I often feel like I am in the earthly equivalent of limbo. I'm not so sick anymore (thank goodness) where nothing else seems to matter, where your world exists only in your body and the few feet around it as you fight for your life and health with everything you have, and everything else is trivial and will be there when you get back. However, I'm not well enough to feel like the old self that I know, to endure the knocks of the daily grind in all of their simultaneous frustrations and pleasures. I don't feel spunky, in charge, or confident anymore. (This is a metaphor, although I do still have a limpy walk), I almost walk with a slumped shoulder rather than a bouncy stride, kind of like I have to save the bounce for when I'm all better, like I don't deserve it just yet. It's like the physical weakness seeps into your personality and chutzpah, and steals strength from that too. (I am a Libra, who are pleasers by nature), but I feel like I have become more meek, because it seems strange to try to assert myself when there is no physical strength to back it up. I have always been so sure of myself physically, and when this leg of the table is removed, the entire structure suffers. How do people presented with a physical or emotional setback make their comeback, not just with the issue at hand, but with the ripple effects that overtake your other dimensions?
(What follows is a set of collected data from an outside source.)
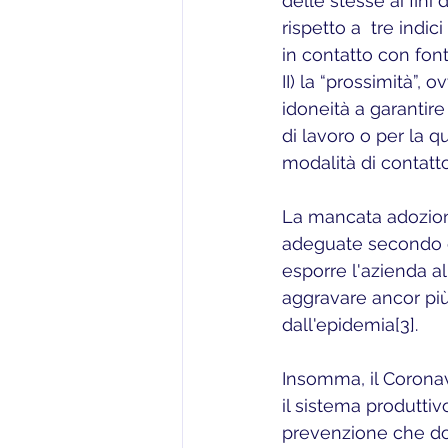
delle stesse ai fini
rispetto a  tre indic
in contatto con font
II) la “prossimità”, 
idoneità a garantire
di lavoro o per la qu
modalità di contatto
La mancata adozione
adeguate secondo qu
esporre l'azienda al
aggravare ancor più 
dall'epidemia[3]. 
Insomma, il Coronav
il sistema produttiv
prevenzione che do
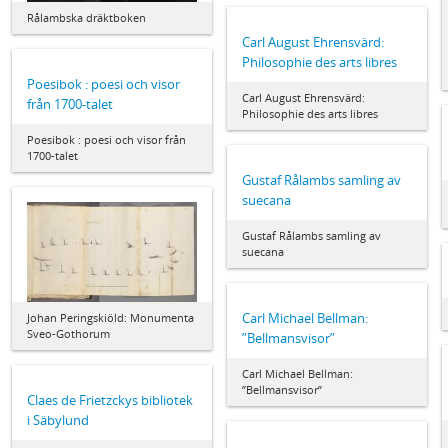
Rålambska dräktboken
Carl August Ehrensvärd:
Philosophie des arts libres
Poesibok : poesi och visor
Carl August Ehrensvärd:
från 1700-talet
Philosophie des arts libres
Poesibok : poesi och visor från
1700-talet
Gustaf Rålambs samling av
suecana
Gustaf Rålambs samling av
suecana
Carl Michael Bellman:
Johan Peringskiöld: Monumenta
Sveo-Gothorum
”Bellmansvisor”
Carl Michael Bellman:
”Bellmansvisor”
Claes de Frietzckys bibliotek
i Säbylund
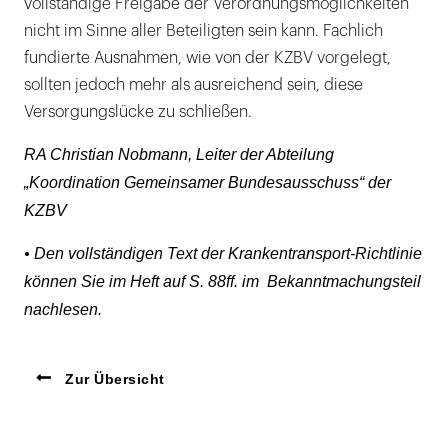
vollständige Freigabe der Verordnungsmöglichkeiten
nicht im Sinne aller Beteiligten sein kann. Fachlich
fundierte Ausnahmen, wie von der KZBV vorgelegt,
sollten jedoch mehr als ausreichend sein, diese
Versorgungslücke zu schließen.
RA Christian Nobmann, Leiter der Abteilung
„Koordination Gemeinsamer Bundesausschuss“ der
KZBV
• Den vollständigen Text der Krankentransport-Richtlinie
können Sie im Heft auf S. 88ff. im Bekanntmachungsteil
nachlesen.
Zur Übersicht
I hate feeling like I am wasting daylight waiting to get "all better". Sometimes I am so relieved to cross days off of the calendar, like all I want is for time to go by so that I can get on the other side of this canyon. But there is alot of life to be lived even when it's not perfect. What am I waiting for?
1. You mentioned in an earlier post 10mg of Prednisone is where people get stuck. That's true.
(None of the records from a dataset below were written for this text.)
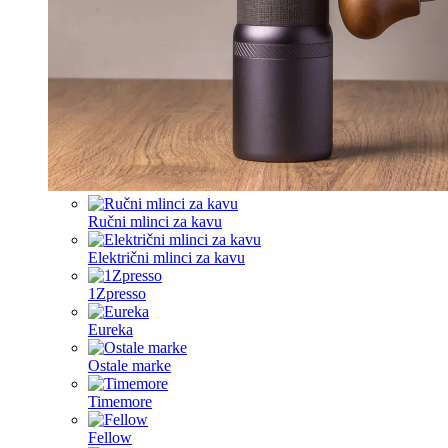
Ručni mlinci za kavu
Električni mlinci za kavu
1Zpresso
Eureka
Ostale marke
Timemore
Fellow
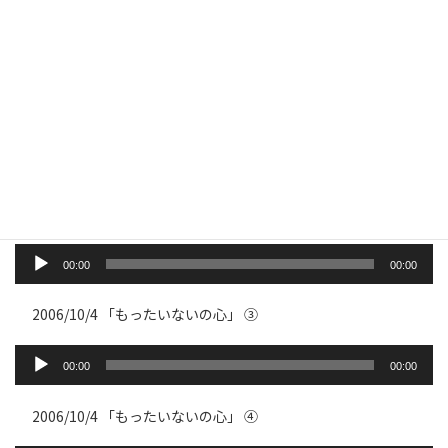
ー
2007/10/5 「日本の心、日本人の心」午後の部 ➂
ヤ
ー
音
声
00:00
00:00
プ
レ
ー
2006/10/4 「もったいないの心」 ➀
ヤ
ー
音
声
00:00
00:00
プ
レ
ー
2006/10/4 「もったいないの心」 ➁
ヤ
ー
音
声
00:00
00:00
プ
レ
ー
2006/10/4 「もったいないの心」 ➂
ヤ
ー
音
声
00:00
00:00
プ
レ
ー
2006/10/4 「もったいないの心」 ➃
ヤ
ー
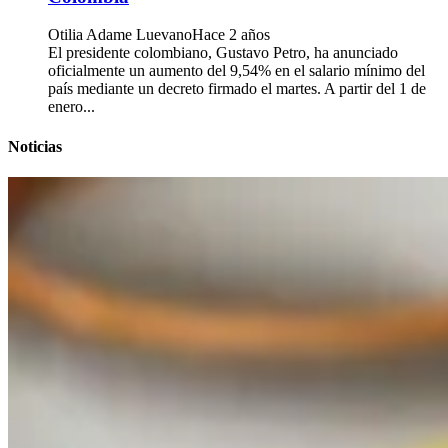
Otilia Adame Luevano
Hace 2 años
El presidente colombiano, Gustavo Petro, ha anunciado
oficialmente un aumento del 9,54% en el salario mínimo del
país mediante un decreto firmado el martes. A partir del 1 de
enero...
Noticias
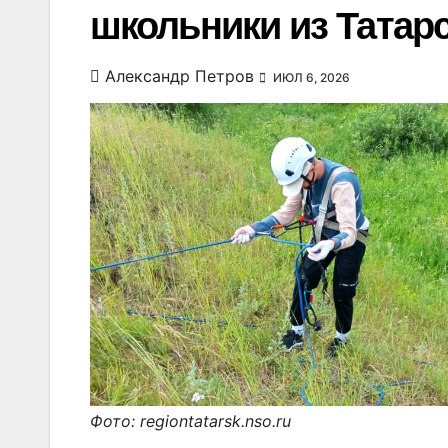
школьники из Татар
Александр Петров
ИЮЛ 6, 2026
Фото: regiontatarsk.nso.ru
ReplyDeleteA normal human body naturally makes the equivalent of about 7.5mg of Prednisone in cortisol a day, and I think that is part of the issue.
The other thing is that going from 100 to 90 is a 10% drop. Likewise going from 10 to 9 is a 10% drop.
2. I have found the lack of physical strength has definitely made me a more meek, not so much with friends and family, but with strangers and acquaintances.
I think it is just natural. If you don't have muscle, you don't want to remotely risk getting into a situation where you can't fight or flee.
I also get tired easily, even just talking. I don't have the stamina to debate the way I used to.
I am hopeful that if I ever get into remission, and as my body regains its strength and endurance, I'll return to my old self.
The personality change is due to a physical body change. That body change needs to be at least partly reversed for the personality change to reverse.